* _Task objective_
Starting with the line that contains "Disponibilidade: a matéria orgânica é" and stopping after the line that contains "geralmente, não supre a necessidade", return each line below exactly as written, with no others.

═════ Available data ═════

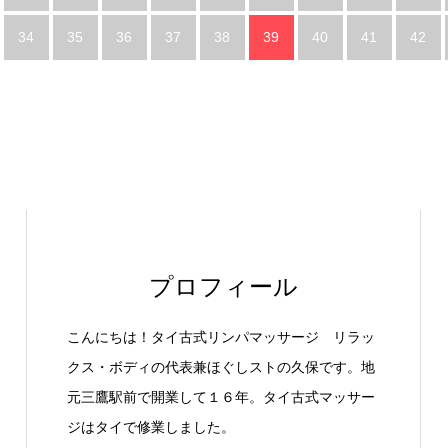
34
35
36
37
38
39
40
41
42
プロフィール
こんにちは！タイ古式リンパマッサージ リラッ
クス・ボディの代表兼ほぐしストの久保です。地
元三鷹駅前で開業して１６年。タイ古式マッサー
ジはタイで修業しました。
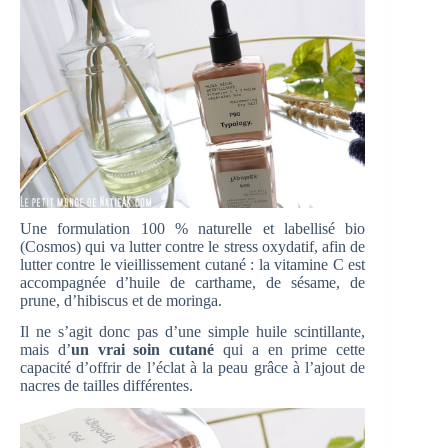
Une formulation 100 % naturelle et labellisé bio
(Cosmos) qui va lutter contre le stress oxydatif, afin de
lutter contre le vieillissement cutané : la vitamine C est
accompagnée d’huile de carthame, de sésame, de
prune, d’hibiscus et de moringa.
Il ne s’agit donc pas d’une simple huile scintillante,
mais d’
un vrai soin cutané
qui a en prime cette
capacité d’offrir de l’éclat à la peau grâce à l’ajout de
nacres de tailles différentes.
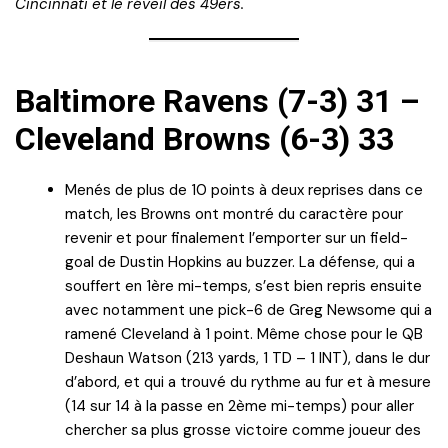
Cincinnati et le réveil des 49ers.
Baltimore Ravens (7-3) 31 –
Cleveland Browns (6-3) 33
Menés de plus de 10 points à deux reprises dans ce
match, les Browns ont montré du caractère pour
revenir et pour finalement l’emporter sur un field-
goal de Dustin Hopkins au buzzer. La défense, qui a
souffert en 1ère mi-temps, s’est bien repris ensuite
avec notamment une pick-6 de Greg Newsome qui a
ramené Cleveland à 1 point. Même chose pour le QB
Deshaun Watson (213 yards, 1 TD – 1 INT), dans le dur
d’abord, et qui a trouvé du rythme au fur et à mesure
(14 sur 14 à la passe en 2ème mi-temps) pour aller
chercher sa plus grosse victoire comme joueur des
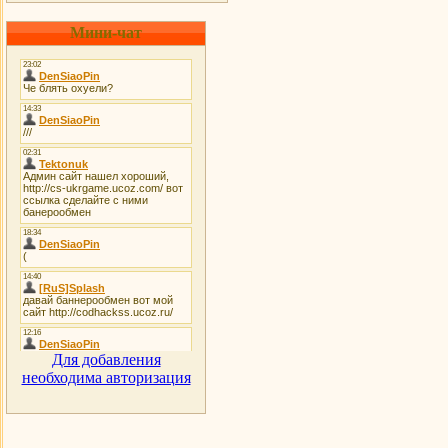
Мини-чат
Для добавления
необходима авторизация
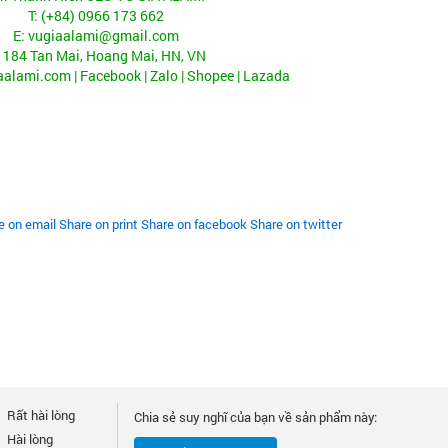
T: (+84) 0966 173 662
E: vugiaalami@gmail.com
 184 Tan Mai, Hoang Mai, HN, VN
iaalami.com
|
Facebook
| Zalo |
Shopee
|
Lazada
e on email
Share on print
Share on facebook
Share on twitter
Rất hài lòng
Chia sẻ suy nghĩ của bạn về sản phẩm này:
Hài lòng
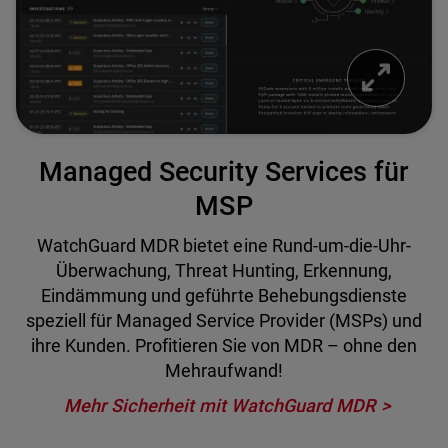
Managed Security Services für
MSP
WatchGuard MDR bietet eine Rund-um-die-Uhr-
Überwachung, Threat Hunting, Erkennung,
Eindämmung und geführte Behebungsdienste
speziell für Managed Service Provider (MSPs) und
ihre Kunden. Profitieren Sie von MDR – ohne den
Mehraufwand!
Mehr Sicherheit mit WatchGuard MDR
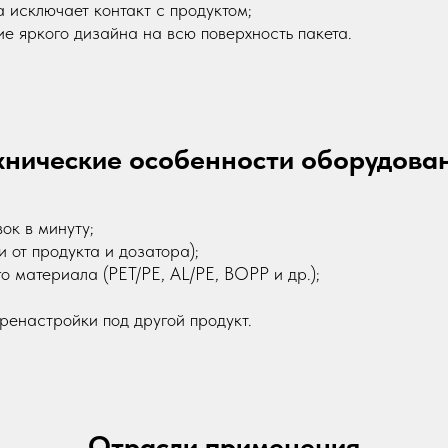
 исключает контакт с продуктом;
е яркого дизайна на всю поверхность пакета.
хнические особенности оборудова
ок в минуту;
и от продукта и дозатора);
 материала (PET/PE, AL/PE, BOPP и др.);
ренастройки под другой продукт.
Отрасли применения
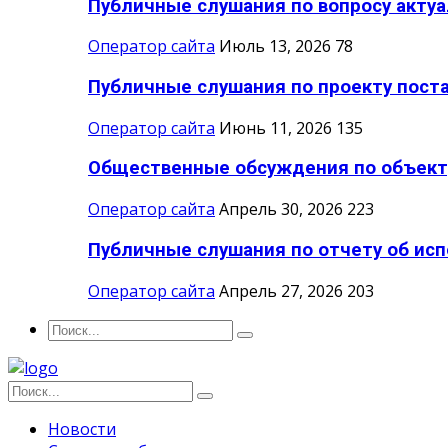
Публичные слушания по вопросу актуа
Оператор сайта
Июль 13, 2026
78
Публичные слушания по проекту поста
Оператор сайта
Июнь 11, 2026
135
Общественные обсуждения по объекту:
Оператор сайта
Апрель 30, 2026
223
Публичные слушания по отчету об исп
Оператор сайта
Апрель 27, 2026
203
Новости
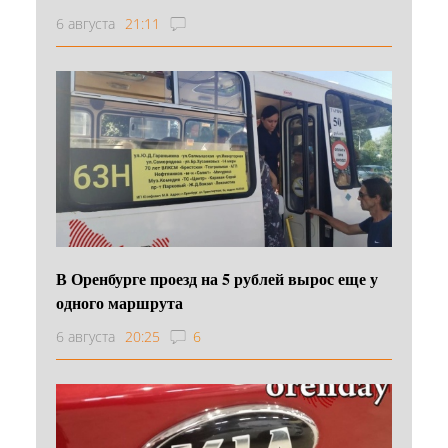
6 августа
21:11
В Оренбурге проезд на 5 рублей вырос еще у
одного маршрута
6 августа
20:25
6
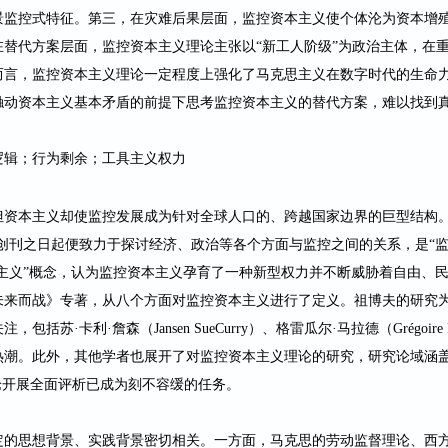
景监控式特征。第三，在灾难后果层面，监控资本主义使个体沦为资本增
替代方案层面，监控资本主义理论主张以“新工人阶级”为政治主体，在
而言，监控资本主义理论一定程度上强化了马克思主义在数字时代的生命
触动资本主义基本矛盾的前提下思考监控资本主义的替代方案，难以找到
逻辑；行为剩余；工具主义权力
但资本主义却使监控发展成为针对全球人口的、跨越国家边界的巨型结构
创刊之日起便致力于探讨经济、政治等各个方面与监控之间的关系，是“监
主义”概念，认为监控资本主义孕育了一种新型权力并不断威胁着自由、
未来而战》专著，从八个方面对监控资本主义进行了定义。祖博夫的研究
注，包括苏·卡利·詹森（
Jansen SueCurry
）、格雷瓜尔·马拉德（
Grégoire 
热潮。此外，其他学者也展开了对监控资本主义理论的研究，研究论域涵
论开展全面评析已成为刻不容缓的任务。
定的思想背景、实践背景密切相关。一方面，马克思的劳动监督理论、西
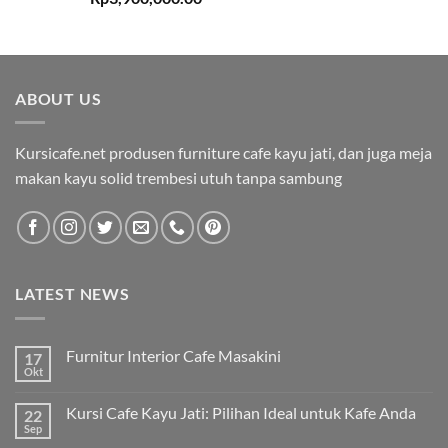
ABOUT US
Kursicafe.net produsen furniture cafe kayu jati, dan juga meja
makan kayu solid trembesi utuh tanpa sambung
LATEST NEWS
Furnitur Interior Cafe Masakini
17
Okt
Kursi Cafe Kayu Jati: Pilihan Ideal untuk Kafe Anda
22
Sep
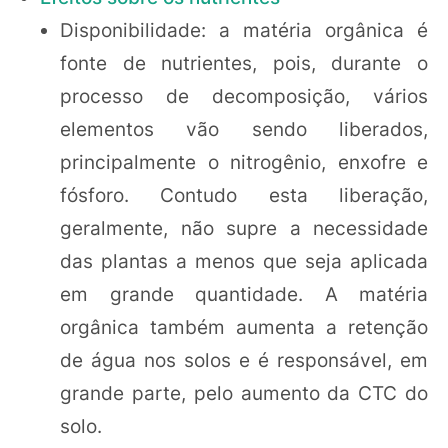
Disponibilidade: a matéria orgânica é
fonte de nutrientes, pois, durante o
processo de decomposição, vários
elementos vão sendo liberados,
principalmente o nitrogênio, enxofre e
fósforo. Contudo esta liberação,
geralmente, não supre a necessidade
das plantas a menos que seja aplicada
em grande quantidade. A matéria
orgânica também aumenta a retenção
de água nos solos e é responsável, em
grande parte, pelo aumento da CTC do
solo.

═════

* _Output of the task_
Disponibilidade: a matéria orgânica é
fonte de nutrientes, pois, durante o
processo de decomposição, vários
elementos vão sendo liberados,
principalmente o nitrogênio, enxofre e
fósforo. Contudo esta liberação,
geralmente, não supre a necessidade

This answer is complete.